Cardiology Coding Alert

Reader Question:

Refresh Yourself on Consult Rules

Question: An ED physician asked for a cardiology consult regarding a patient’s condition and asked the cardiologist to recommend treatment options. There was no transfer of care. How should we report this consult service in the ED? I checked, and the payer does accept consult codes.

Texas Subscriber

Answer: For payers that accept consult codes, you should report office or other outpatient consult codes (99241-99245) for true consultations that your cardiologist provides in the ED. The ED counts as an outpatient environment.

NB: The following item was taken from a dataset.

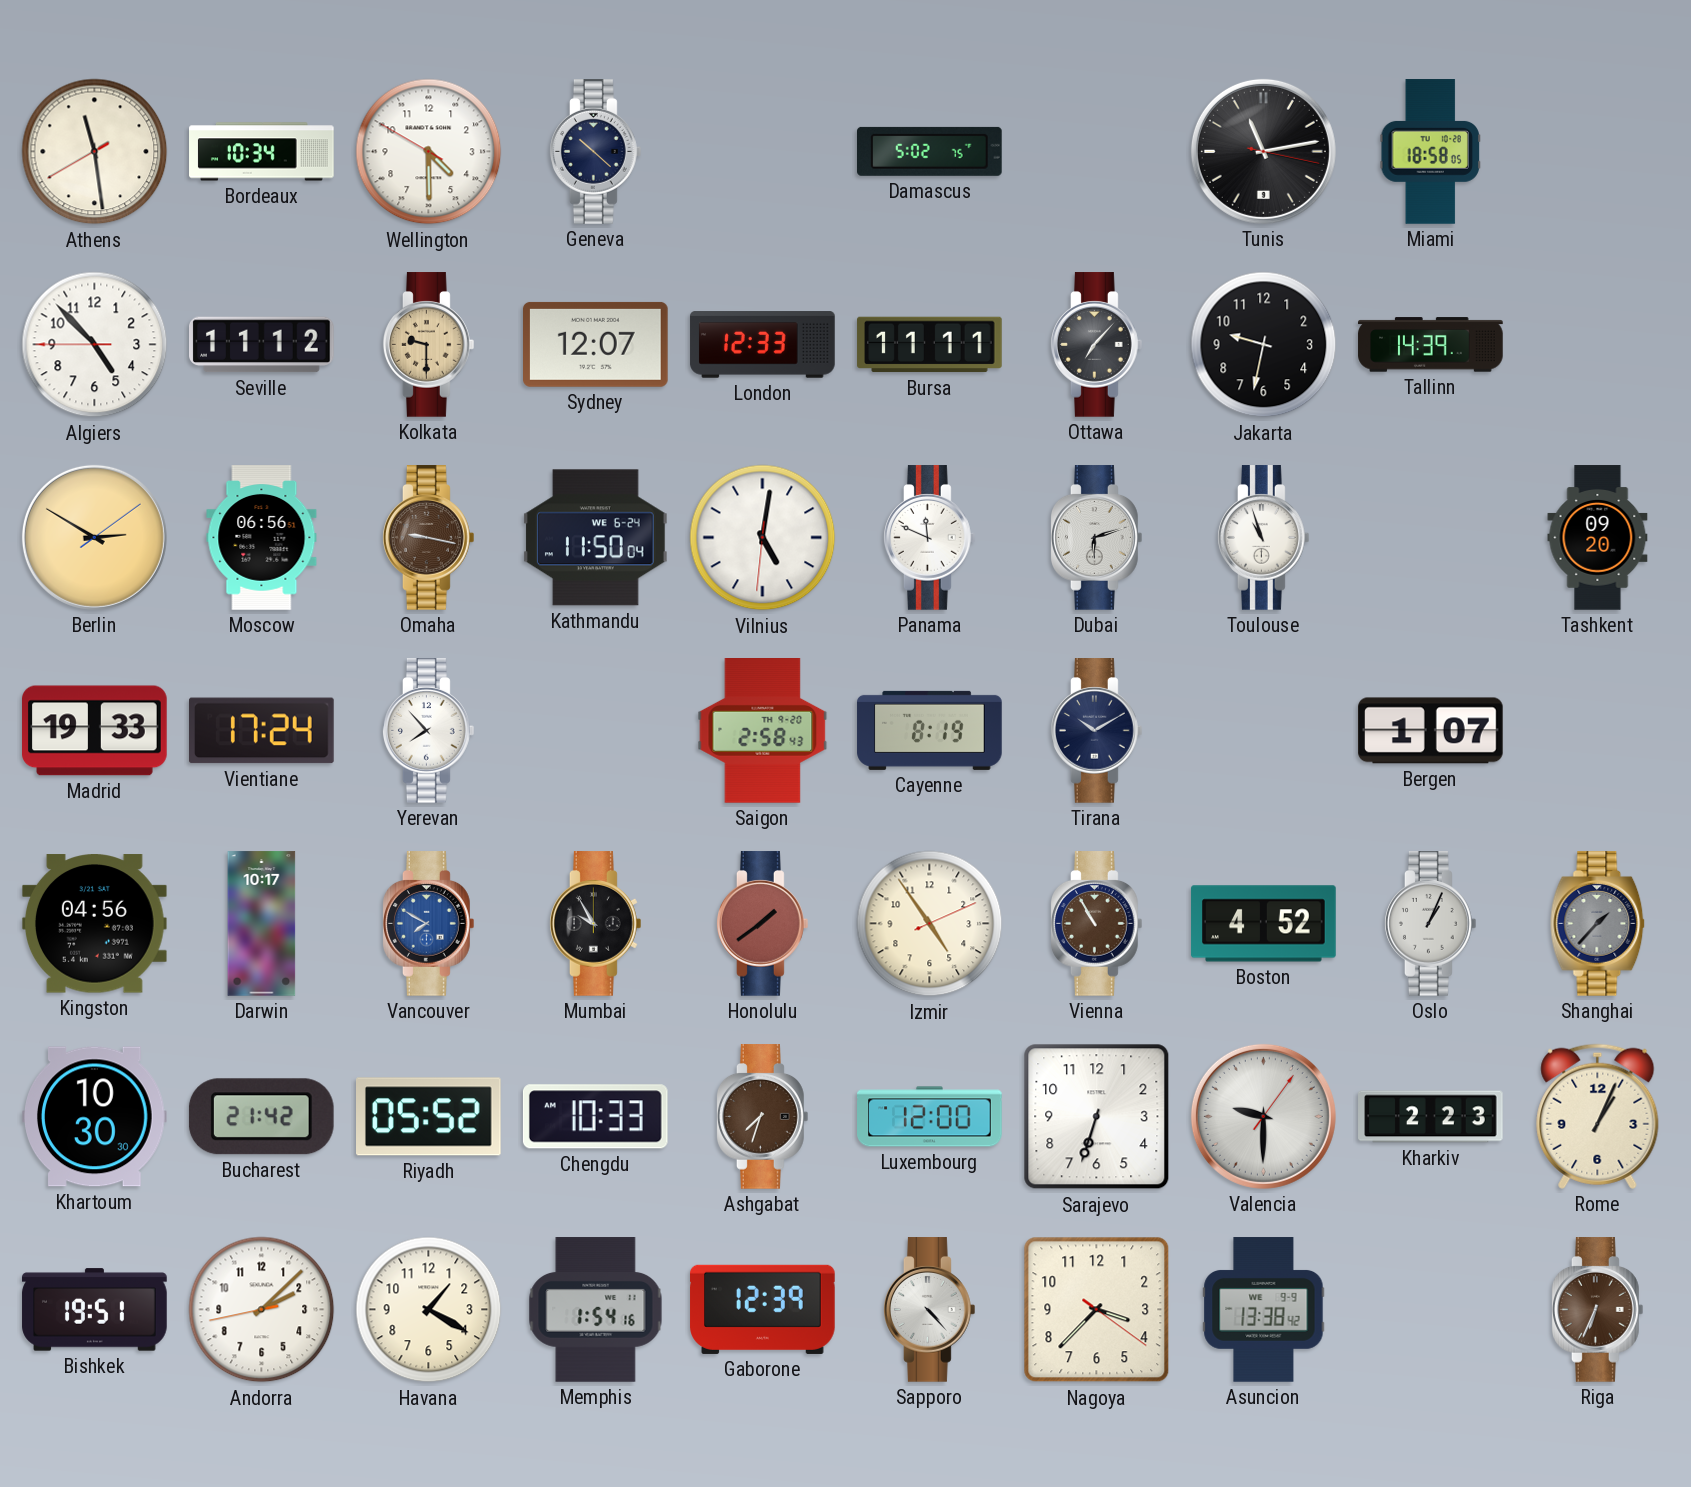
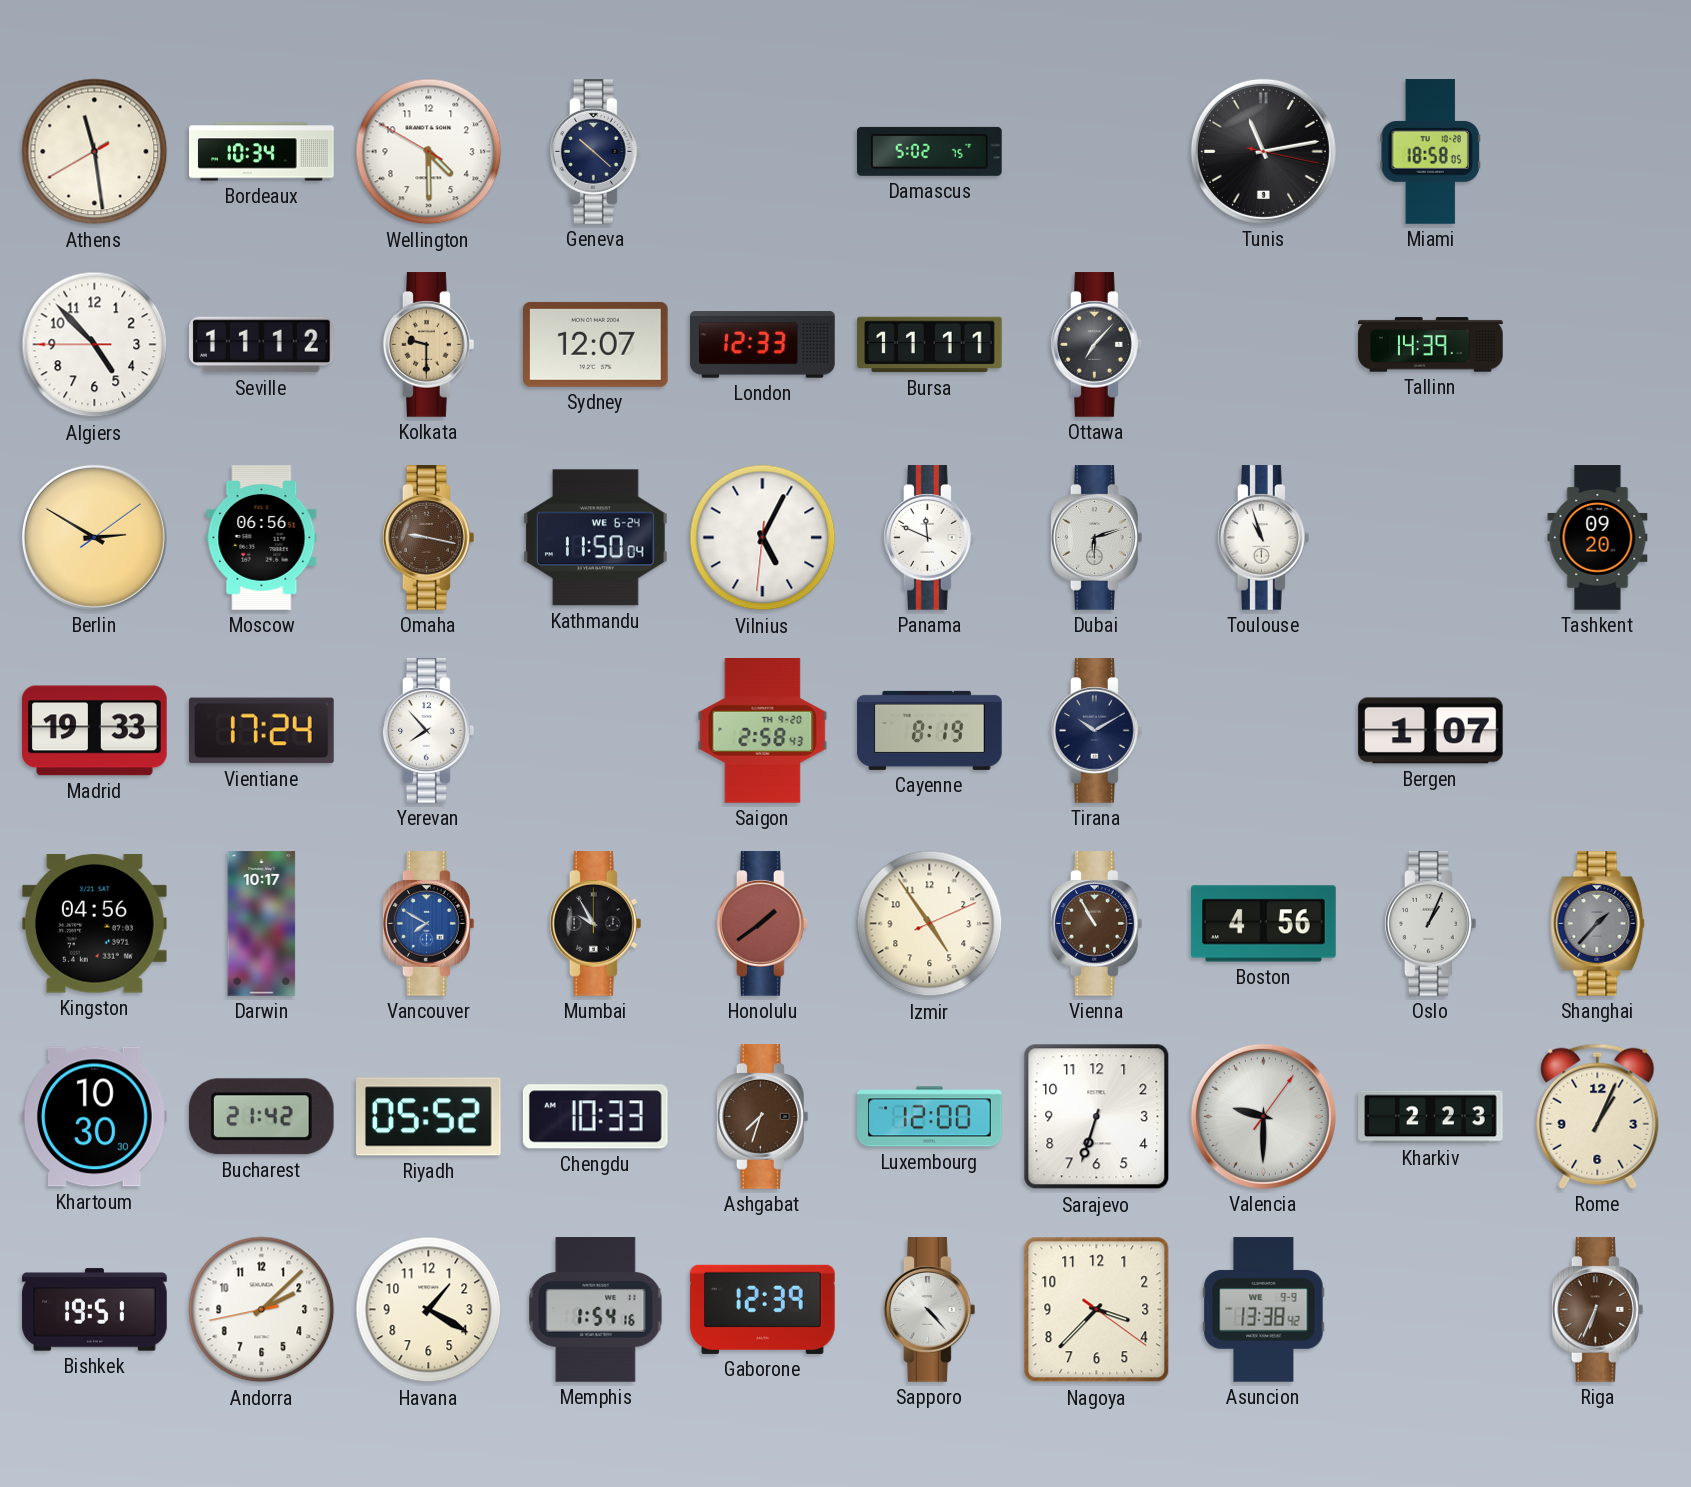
Jakarta: 9:32 -> none
Vilnius: 5:01 -> 5:04
Boston: 4:52 -> 4:56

Checking, as you did, that the payer accepts consult codes is important because Medicare and many other payers stopped accepting consult codes several years ago, requiring you to report the most appropriate nonconsult E/M code instead.

Because of the reduced use of consult codes, reviewing the CPT® rules for reporting consults is a good idea, including confirming that you have a documented request from another physician or appropriate source (among the many possibilities are physical therapists and social workers). The request should relate to care recommendations for a specific issue or the determination of whether the consultant should accept responsibility for patient care, either total or for the specific issue. If transfer of care is the intent all along, then the visit doesn’t count as a consult.

The consultant also should document her opinion and any services ordered or performed. The consultant must share the written report with the requestor (such as the ED physician in this case). Typically, in a hospital environment, a shared medical record is sufficient.